### WORK INSTRUCTION
A verbatim copy of the records below, pictures omitted, is the task.

### RECORDS SHOWN
☆ ☆ ☆ ☆

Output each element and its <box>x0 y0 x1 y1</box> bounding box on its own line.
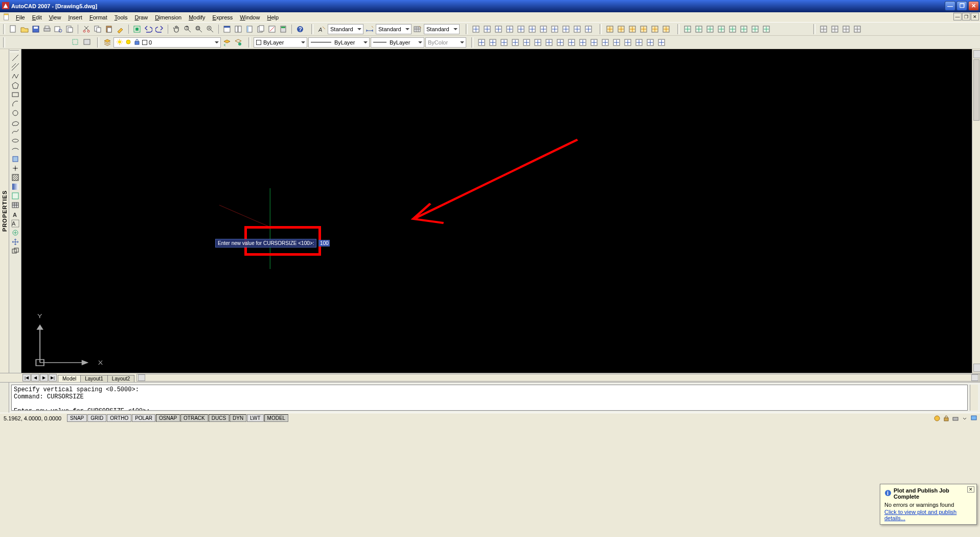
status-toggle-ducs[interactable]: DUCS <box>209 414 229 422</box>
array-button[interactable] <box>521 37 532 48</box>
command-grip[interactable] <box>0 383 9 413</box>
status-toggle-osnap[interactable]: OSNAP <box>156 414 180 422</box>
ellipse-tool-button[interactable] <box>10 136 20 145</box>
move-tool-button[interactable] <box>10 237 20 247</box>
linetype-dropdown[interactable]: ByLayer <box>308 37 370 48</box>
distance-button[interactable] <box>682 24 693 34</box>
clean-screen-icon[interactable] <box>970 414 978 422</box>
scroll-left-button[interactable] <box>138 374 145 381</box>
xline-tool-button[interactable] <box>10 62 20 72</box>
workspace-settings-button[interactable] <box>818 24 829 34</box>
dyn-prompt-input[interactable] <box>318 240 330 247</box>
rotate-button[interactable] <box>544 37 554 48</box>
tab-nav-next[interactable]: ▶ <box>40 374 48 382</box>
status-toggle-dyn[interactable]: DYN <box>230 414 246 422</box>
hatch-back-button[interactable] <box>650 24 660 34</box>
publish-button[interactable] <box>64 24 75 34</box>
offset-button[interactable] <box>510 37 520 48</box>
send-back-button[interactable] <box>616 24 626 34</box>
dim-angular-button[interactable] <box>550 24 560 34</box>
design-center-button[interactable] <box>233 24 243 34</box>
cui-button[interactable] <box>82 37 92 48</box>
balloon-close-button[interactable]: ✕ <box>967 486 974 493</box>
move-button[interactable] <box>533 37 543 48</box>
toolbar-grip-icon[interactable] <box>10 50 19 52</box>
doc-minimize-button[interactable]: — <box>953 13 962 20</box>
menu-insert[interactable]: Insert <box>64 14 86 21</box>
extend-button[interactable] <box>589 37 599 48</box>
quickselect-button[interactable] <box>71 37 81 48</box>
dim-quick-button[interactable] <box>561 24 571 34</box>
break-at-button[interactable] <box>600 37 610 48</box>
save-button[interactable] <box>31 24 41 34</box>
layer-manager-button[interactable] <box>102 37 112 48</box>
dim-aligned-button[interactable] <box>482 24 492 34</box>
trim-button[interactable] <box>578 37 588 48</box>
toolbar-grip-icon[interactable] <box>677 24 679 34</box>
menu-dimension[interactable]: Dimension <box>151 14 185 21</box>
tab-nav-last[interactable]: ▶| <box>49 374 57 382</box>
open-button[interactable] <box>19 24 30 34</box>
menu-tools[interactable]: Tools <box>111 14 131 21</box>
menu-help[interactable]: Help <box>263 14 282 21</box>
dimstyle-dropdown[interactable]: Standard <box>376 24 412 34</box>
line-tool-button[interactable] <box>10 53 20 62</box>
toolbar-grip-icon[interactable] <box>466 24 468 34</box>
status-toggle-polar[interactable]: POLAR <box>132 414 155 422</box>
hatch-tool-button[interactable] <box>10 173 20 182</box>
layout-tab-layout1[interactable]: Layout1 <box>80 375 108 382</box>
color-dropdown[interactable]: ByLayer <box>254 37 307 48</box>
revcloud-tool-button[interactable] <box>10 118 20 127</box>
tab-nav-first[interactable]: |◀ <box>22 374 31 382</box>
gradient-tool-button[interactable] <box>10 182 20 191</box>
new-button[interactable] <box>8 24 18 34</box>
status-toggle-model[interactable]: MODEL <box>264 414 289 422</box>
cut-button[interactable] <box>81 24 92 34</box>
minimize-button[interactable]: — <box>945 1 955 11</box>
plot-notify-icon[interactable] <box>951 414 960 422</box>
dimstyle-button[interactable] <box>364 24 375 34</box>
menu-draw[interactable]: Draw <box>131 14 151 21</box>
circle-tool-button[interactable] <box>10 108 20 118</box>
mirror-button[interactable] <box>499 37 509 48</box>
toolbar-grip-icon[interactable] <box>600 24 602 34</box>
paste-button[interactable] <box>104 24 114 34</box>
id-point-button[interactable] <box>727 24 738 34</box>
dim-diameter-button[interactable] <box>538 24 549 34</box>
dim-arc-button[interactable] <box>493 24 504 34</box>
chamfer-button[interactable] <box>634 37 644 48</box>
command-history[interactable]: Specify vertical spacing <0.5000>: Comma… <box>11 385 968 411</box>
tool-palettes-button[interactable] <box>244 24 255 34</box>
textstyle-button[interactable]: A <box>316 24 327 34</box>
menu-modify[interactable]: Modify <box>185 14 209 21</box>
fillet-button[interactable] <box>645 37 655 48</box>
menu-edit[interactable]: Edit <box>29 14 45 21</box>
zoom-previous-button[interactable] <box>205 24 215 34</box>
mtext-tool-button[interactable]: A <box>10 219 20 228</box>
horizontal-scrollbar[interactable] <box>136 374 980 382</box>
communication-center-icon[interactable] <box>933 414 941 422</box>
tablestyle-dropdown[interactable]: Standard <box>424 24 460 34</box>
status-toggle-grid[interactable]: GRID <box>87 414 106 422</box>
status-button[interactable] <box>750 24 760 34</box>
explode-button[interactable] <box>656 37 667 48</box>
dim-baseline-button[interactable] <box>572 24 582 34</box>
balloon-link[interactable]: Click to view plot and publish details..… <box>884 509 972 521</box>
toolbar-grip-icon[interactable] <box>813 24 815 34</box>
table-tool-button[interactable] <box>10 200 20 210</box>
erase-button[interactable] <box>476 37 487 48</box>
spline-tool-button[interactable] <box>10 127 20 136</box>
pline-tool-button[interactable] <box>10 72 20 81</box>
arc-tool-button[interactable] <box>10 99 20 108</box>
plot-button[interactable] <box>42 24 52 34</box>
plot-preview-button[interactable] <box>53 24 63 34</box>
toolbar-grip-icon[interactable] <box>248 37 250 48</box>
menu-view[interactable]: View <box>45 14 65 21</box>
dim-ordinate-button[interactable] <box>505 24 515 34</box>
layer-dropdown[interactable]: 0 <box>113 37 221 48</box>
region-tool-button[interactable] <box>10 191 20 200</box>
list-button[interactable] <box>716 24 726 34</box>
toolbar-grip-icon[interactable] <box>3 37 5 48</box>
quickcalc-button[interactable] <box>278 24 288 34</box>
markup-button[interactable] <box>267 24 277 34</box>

☆ ☆ ☆ ☆

### SOLUTION TO THE EXERCISE
Output each element and its <box>x0 y0 x1 y1</box> bounding box on its own line.
status-toggle-ducs[interactable]: DUCS <box>209 414 229 422</box>
array-button[interactable] <box>521 37 532 48</box>
command-grip[interactable] <box>0 383 9 413</box>
status-toggle-osnap[interactable]: OSNAP <box>156 414 180 422</box>
ellipse-tool-button[interactable] <box>10 136 20 145</box>
move-tool-button[interactable] <box>10 237 20 247</box>
linetype-dropdown[interactable]: ByLayer <box>308 37 370 48</box>
distance-button[interactable] <box>682 24 693 34</box>
clean-screen-icon[interactable] <box>970 414 978 422</box>
scroll-left-button[interactable] <box>138 374 145 381</box>
xline-tool-button[interactable] <box>10 62 20 72</box>
workspace-settings-button[interactable] <box>818 24 829 34</box>
dyn-prompt-input[interactable] <box>318 240 330 247</box>
rotate-button[interactable] <box>544 37 554 48</box>
tab-nav-next[interactable]: ▶ <box>40 374 48 382</box>
status-toggle-dyn[interactable]: DYN <box>230 414 246 422</box>
hatch-back-button[interactable] <box>650 24 660 34</box>
publish-button[interactable] <box>64 24 75 34</box>
offset-button[interactable] <box>510 37 520 48</box>
send-back-button[interactable] <box>616 24 626 34</box>
dim-angular-button[interactable] <box>550 24 560 34</box>
design-center-button[interactable] <box>233 24 243 34</box>
cui-button[interactable] <box>82 37 92 48</box>
balloon-close-button[interactable]: ✕ <box>967 486 974 493</box>
move-button[interactable] <box>533 37 543 48</box>
toolbar-grip-icon[interactable] <box>10 50 19 52</box>
doc-minimize-button[interactable]: — <box>953 13 962 20</box>
menu-insert[interactable]: Insert <box>64 14 86 21</box>
extend-button[interactable] <box>589 37 599 48</box>
quickselect-button[interactable] <box>71 37 81 48</box>
dim-quick-button[interactable] <box>561 24 571 34</box>
break-at-button[interactable] <box>600 37 610 48</box>
save-button[interactable] <box>31 24 41 34</box>
layer-manager-button[interactable] <box>102 37 112 48</box>
dim-aligned-button[interactable] <box>482 24 492 34</box>
trim-button[interactable] <box>578 37 588 48</box>
toolbar-grip-icon[interactable] <box>677 24 679 34</box>
menu-dimension[interactable]: Dimension <box>151 14 185 21</box>
tab-nav-last[interactable]: ▶| <box>49 374 57 382</box>
open-button[interactable] <box>19 24 30 34</box>
menu-tools[interactable]: Tools <box>111 14 131 21</box>
menu-help[interactable]: Help <box>263 14 282 21</box>
dimstyle-dropdown[interactable]: Standard <box>376 24 412 34</box>
line-tool-button[interactable] <box>10 53 20 62</box>
toolbar-grip-icon[interactable] <box>466 24 468 34</box>
status-toggle-polar[interactable]: POLAR <box>132 414 155 422</box>
hatch-tool-button[interactable] <box>10 173 20 182</box>
layout-tab-layout1[interactable]: Layout1 <box>80 375 108 382</box>
color-dropdown[interactable]: ByLayer <box>254 37 307 48</box>
revcloud-tool-button[interactable] <box>10 118 20 127</box>
tab-nav-first[interactable]: |◀ <box>22 374 31 382</box>
gradient-tool-button[interactable] <box>10 182 20 191</box>
new-button[interactable] <box>8 24 18 34</box>
status-toggle-model[interactable]: MODEL <box>264 414 289 422</box>
cut-button[interactable] <box>81 24 92 34</box>
minimize-button[interactable]: — <box>945 1 955 11</box>
plot-notify-icon[interactable] <box>951 414 960 422</box>
dimstyle-button[interactable] <box>364 24 375 34</box>
menu-draw[interactable]: Draw <box>131 14 151 21</box>
circle-tool-button[interactable] <box>10 108 20 118</box>
mirror-button[interactable] <box>499 37 509 48</box>
toolbar-grip-icon[interactable] <box>600 24 602 34</box>
paste-button[interactable] <box>104 24 114 34</box>
id-point-button[interactable] <box>727 24 738 34</box>
dim-diameter-button[interactable] <box>538 24 549 34</box>
dim-arc-button[interactable] <box>493 24 504 34</box>
chamfer-button[interactable] <box>634 37 644 48</box>
command-history[interactable]: Specify vertical spacing <0.5000>: Comma… <box>11 385 968 411</box>
tool-palettes-button[interactable] <box>244 24 255 34</box>
textstyle-button[interactable]: A <box>316 24 327 34</box>
menu-modify[interactable]: Modify <box>185 14 209 21</box>
fillet-button[interactable] <box>645 37 655 48</box>
menu-edit[interactable]: Edit <box>29 14 45 21</box>
zoom-previous-button[interactable] <box>205 24 215 34</box>
mtext-tool-button[interactable]: A <box>10 219 20 228</box>
horizontal-scrollbar[interactable] <box>136 374 980 382</box>
communication-center-icon[interactable] <box>933 414 941 422</box>
tablestyle-dropdown[interactable]: Standard <box>424 24 460 34</box>
status-toggle-grid[interactable]: GRID <box>87 414 106 422</box>
status-button[interactable] <box>750 24 760 34</box>
explode-button[interactable] <box>656 37 667 48</box>
dim-baseline-button[interactable] <box>572 24 582 34</box>
balloon-link[interactable]: Click to view plot and publish details..… <box>884 509 972 521</box>
toolbar-grip-icon[interactable] <box>813 24 815 34</box>
table-tool-button[interactable] <box>10 200 20 210</box>
erase-button[interactable] <box>476 37 487 48</box>
spline-tool-button[interactable] <box>10 127 20 136</box>
pline-tool-button[interactable] <box>10 72 20 81</box>
arc-tool-button[interactable] <box>10 99 20 108</box>
plot-button[interactable] <box>42 24 52 34</box>
plot-preview-button[interactable] <box>53 24 63 34</box>
toolbar-grip-icon[interactable] <box>248 37 250 48</box>
menu-view[interactable]: View <box>45 14 65 21</box>
dim-ordinate-button[interactable] <box>505 24 515 34</box>
layer-dropdown[interactable]: 0 <box>113 37 221 48</box>
region-tool-button[interactable] <box>10 191 20 200</box>
list-button[interactable] <box>716 24 726 34</box>
toolbar-grip-icon[interactable] <box>3 37 5 48</box>
quickcalc-button[interactable] <box>278 24 288 34</box>
markup-button[interactable] <box>267 24 277 34</box>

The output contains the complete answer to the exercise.